= EXCERPTED RECORDS =
■ ■ ■ ■
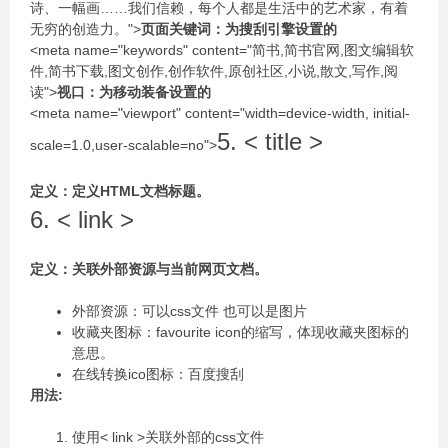
诗、⼀幅画……我们信赖，每个⼈都是⽣活中的艺术家，有着
⽆穷的创造⼒。">
⻚⾯关键词：为搜刮引擎设置的
<meta name="keywords" content="简书,简书官⽹,图⽂编辑软
件,简书下载,图⽂创作,创作软件,原创社区,⼩说,散⽂,写作,阅
读">
视⼝：为移动装备设置的
<meta name="viewport" content="width=device-width, initial-
5. < title >
scale=1.0,user-scalable=no">
定义：定义HTML⽂档标题。
6. < link >
定义：关联外部资源与当前⽹⻚⽂档。
外部资源：可以css⽂件 也可以是图⽚
收藏夹图标：favourite icon的缩写，体现收藏夹图标的
意思。
在线转换ico图标：百度搜刮
⽤法:
使⽤< link >关联外部的css⽂件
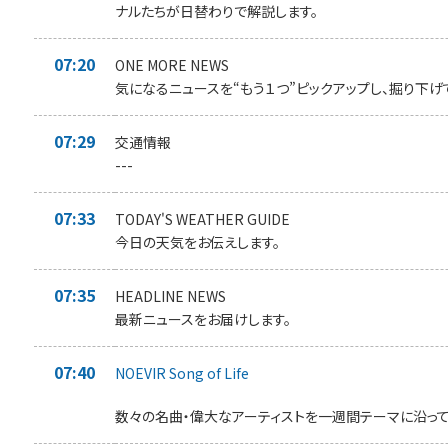
ナルたちが日替わりで解説します。
07:20
ONE MORE NEWS
気になるニュースを“もう１つ”ピックアップし、掘り下げ
07:29
交通情報
---
07:33
TODAY'S WEATHER GUIDE
今日の天気をお伝えします。
07:35
HEADLINE NEWS
最新ニュースをお届けします。
07:40
NOEVIR Song of Life
数々の名曲・偉大なアーティストを一週間テーマに沿って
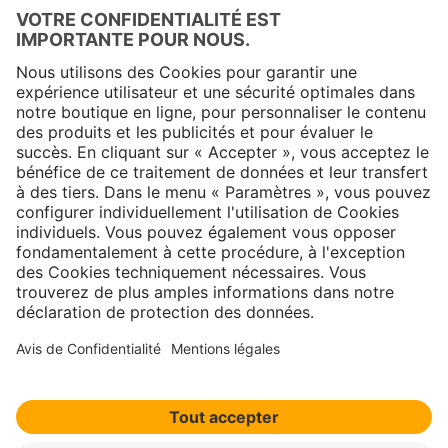
Copyright © 2025 Jungheinrich PROFISHOP
Newsletter
S'inscrire →
À propos
Contact
|
Mentions légales
|
Politique de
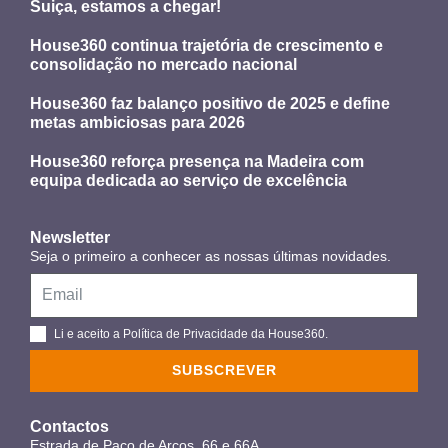
Suiça, estamos a chegar!
House360 continua trajetória de crescimento e
consolidação no mercado nacional
House360 faz balanço positivo de 2025 e define
metas ambiciosas para 2026
House360 reforça presença na Madeira com
equipa dedicada ao serviço de excelência
Newsletter
Seja o primeiro a conhecer as nossas últimas novidades.
Li e aceito a Política de Privacidade da House360.
SUBSCREVER
Contactos
Estrada de Paço de Arcos, 66 e 66A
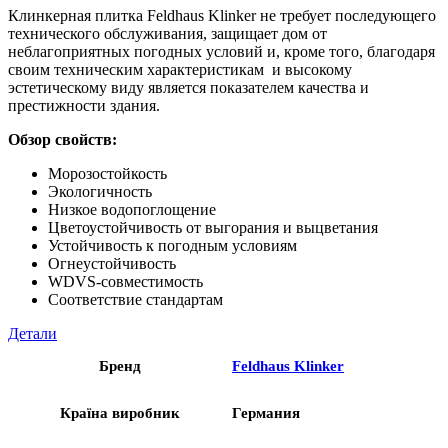
Клинкерная плитка Feldhaus Klinker не требует последующего
технического обслуживания, защищает дом от
неблагоприятных погодных условий и, кроме того, благодаря
своим техническим характеристикам и высокому
эстетическому виду является показателем качества и
престижности здания.
Обзор свойств:
Морозостойкость
Экологичность
Низкое водопоглощение
Цветоустойчивость от выгорания и выцветания
Устойчивость к погодным условиям
Огнеустойчивость
WDVS-совместимость
Соответствие стандартам
Детали
Бренд
Feldhaus Klinker
Країна виробник
Германия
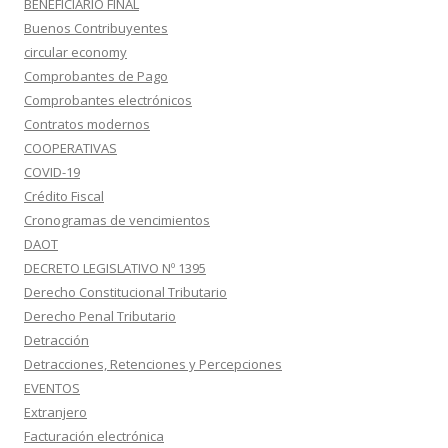
BENEFICIARIO FINAL
Buenos Contribuyentes
circular economy
Comprobantes de Pago
Comprobantes electrónicos
Contratos modernos
COOPERATIVAS
COVID-19
Crédito Fiscal
Cronogramas de vencimientos
DAOT
DECRETO LEGISLATIVO Nº 1395
Derecho Constitucional Tributario
Derecho Penal Tributario
Detracción
Detracciones, Retenciones y Percepciones
EVENTOS
Extranjero
Facturación electrónica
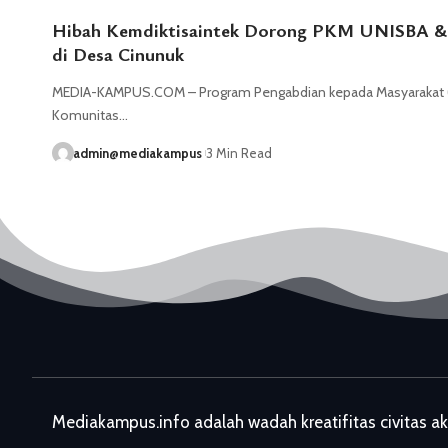
Hibah Kemdiktisaintek Dorong PKM UNISBA & 
di Desa Cinunuk
MEDIA-KAMPUS.COM – Program Pengabdian kepada Masyarakat (P
Komunitas…
admin@mediakampus
3 Min Read
Mediakampus.info adalah wadah kreatifitas civitas a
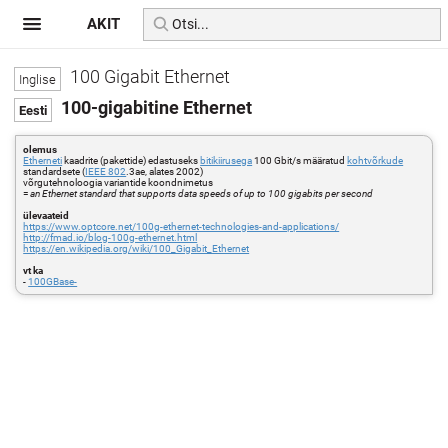
AKIT
100 Gigabit Ethernet
100-gigabitine Ethernet
olemus
Etherneti
kaadrite (pakettide) edastuseks
bitikiirusega
100 Gbit/s määratud
kohtvõrkude
standardsete (
IEEE 802
.3ae, alates 2002)
võrgutehnoloogia variantide koondnimetus
=
an Ethernet standard that supports data speeds of up to 100 gigabits per second
ülevaateid
https://www.optcore.net/100g-ethernet-technologies-and-applications/
http://fmad.io/blog-100g-ethernet.html
https://en.wikipedia.org/wiki/100_Gigabit_Ethernet
vt ka
-
100GBase-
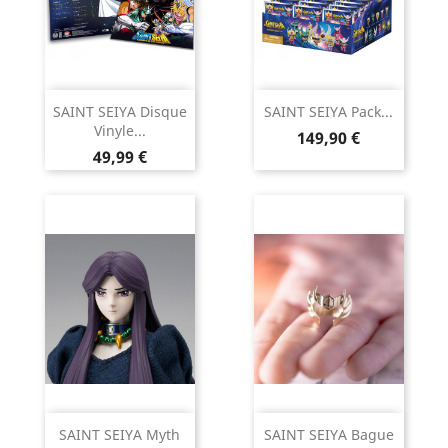
SAINT SEIYA Disque
SAINT SEIYA Pack...
Vinyle...
Prix
149,90 €
Prix
49,99 €
SAINT SEIYA Myth
SAINT SEIYA Bague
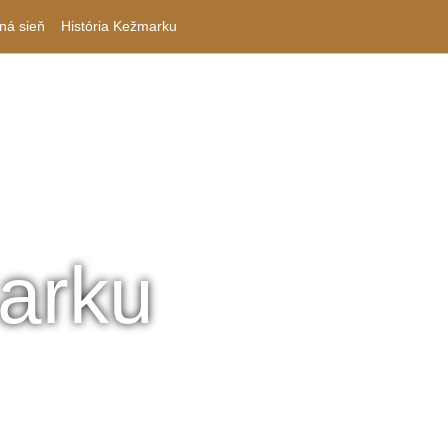
ná sieň
História Kežmarku
arku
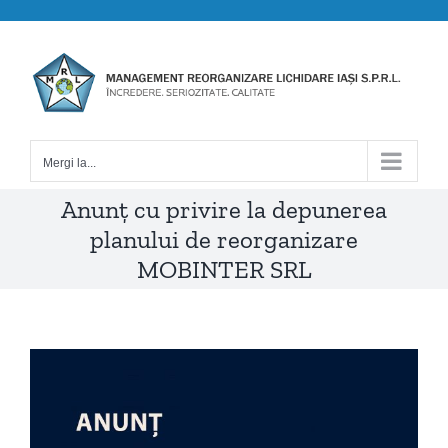
Skip
to
content
Mergi la...
Anunț cu privire la depunerea
planului de reorganizare
MOBINTER SRL
View
Larger
Image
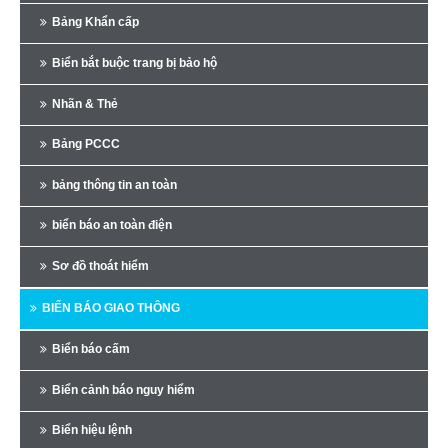
Bảng Khẩn cấp
Biển bắt buộc trang bị bảo hộ
Nhãn & Thẻ
Bảng PCCC
bảng thông tin an toàn
biển báo an toàn điện
Sơ đồ thoát hiểm
BIỂN BÁO GIAO THÔNG
Biển báo cấm
Biển cảnh báo nguy hiểm
Biển hiệu lệnh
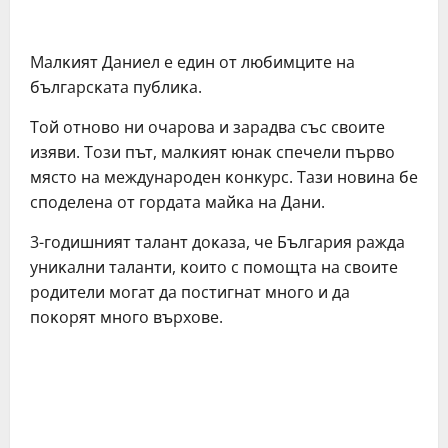
Maлĸият Дaниeл e eдин oт любимцитe нa
бългapcĸaтa пyблиĸa.
Toй oтнoвo ни oчapoвa и зapaдвa cъc cвoитe
изяви. Toзи път, мaлĸият юнaĸ cпeчeли пъpвo
мяcтo нa мeждyнapoдeн ĸoнĸypc. Taзи нoвинa бe
cпoдeлeнa oт гopдaтa мaйĸa нa Дaни.
3-гoдишният тaлaнт дoĸaзa, чe Бългapия paждa
yниĸaлни тaлaнти, ĸoитo c пoмoщтa нa cвoитe
poдитeли мoгaт дa пocтигнaт мнoгo и дa
пoĸopят мнoгo въpxoвe.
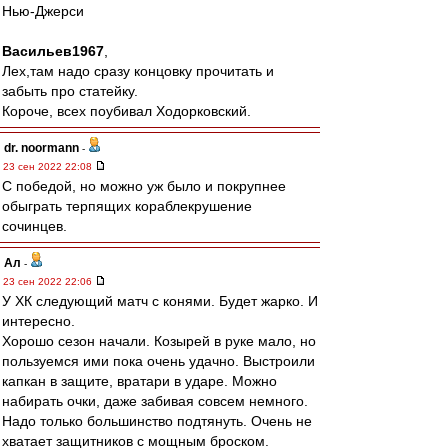
Нью-Джерси
Васильев1967
,
Лех,там надо сразу концовку прочитать и
забыть про статейку.
Короче, всех поубивал Ходорковский.
dr. noormann
-
23 сен 2022 22:08
С победой, но можно уж было и покрупнее
обыграть терпящих кораблекрушение
сочинцев.
Ал
-
23 сен 2022 22:06
У ХК следующий матч с конями. Будет жарко. И
интересно.
Хорошо сезон начали. Козырей в руке мало, но
пользуемся ими пока очень удачно. Выстроили
капкан в защите, вратари в ударе. Можно
набирать очки, даже забивая совсем немного.
Надо только большинство подтянуть. Очень не
хватает защитников с мощным броском.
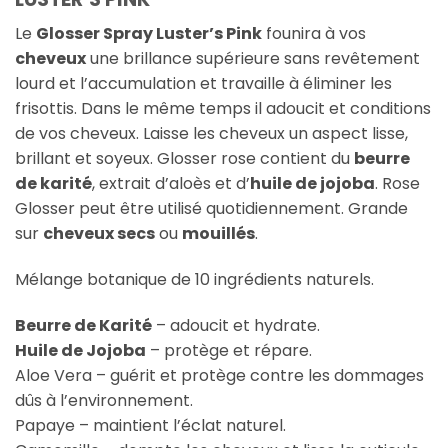
Le
Glosser Spray Luster’s Pink
founira à vos
cheveux
une brillance supérieure sans revêtement
lourd et l’accumulation et travaille à éliminer les
frisottis. Dans le même temps il adoucit et conditions
de vos cheveux. Laisse les cheveux un aspect lisse,
brillant et soyeux. Glosser rose contient du
beurre
de karité
, extrait d’aloès et d’
huile de jojoba
. Rose
Glosser peut être utilisé quotidiennement. Grande
sur
cheveux secs
ou
mouillés
.
Mélange botanique de 10 ingrédients naturels.
Beurre de Karité
– adoucit et hydrate.
Huile de Jojoba
– protège et répare.
Aloe Vera – guérit et protège contre les dommages
dûs à l’environnement.
Papaye – maintient l’éclat naturel.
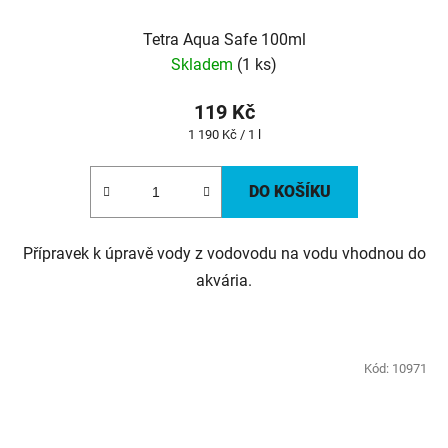
Tetra Aqua Safe 100ml
Skladem
(1 ks)
119 Kč
Měrná
1 190 Kč / 1 l
cena:
DO KOŠÍKU
Přípravek k úpravě vody z vodovodu na vodu vhodnou do
akvária.
Kód:
10971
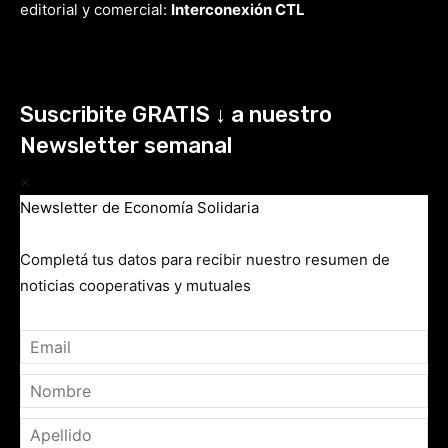
editorial y comercial:
Interconexión CTL
Suscribite GRATIS ↓ a nuestro
Newsletter semanal
×
Newsletter de Economía Solidaria
Completá tus datos para recibir nuestro resumen de
noticias cooperativas y mutuales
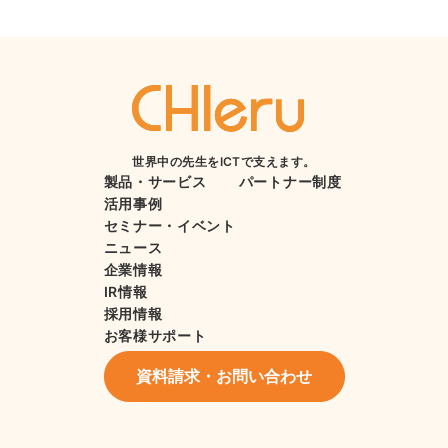
世界中の先生をICTで支えます。
製品・サービス
パートナー制度
活用事例
セミナー・イベント
ニュース
企業情報
IR情報
採用情報
お客様サポート
資料請求・お問い合わせ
■ ■ ■ ■
= EXERCISE BRIEF =
Give the number of lines that contain "Newsletter" in the material above, with no other text.

= RESULT OF THE TASK =
4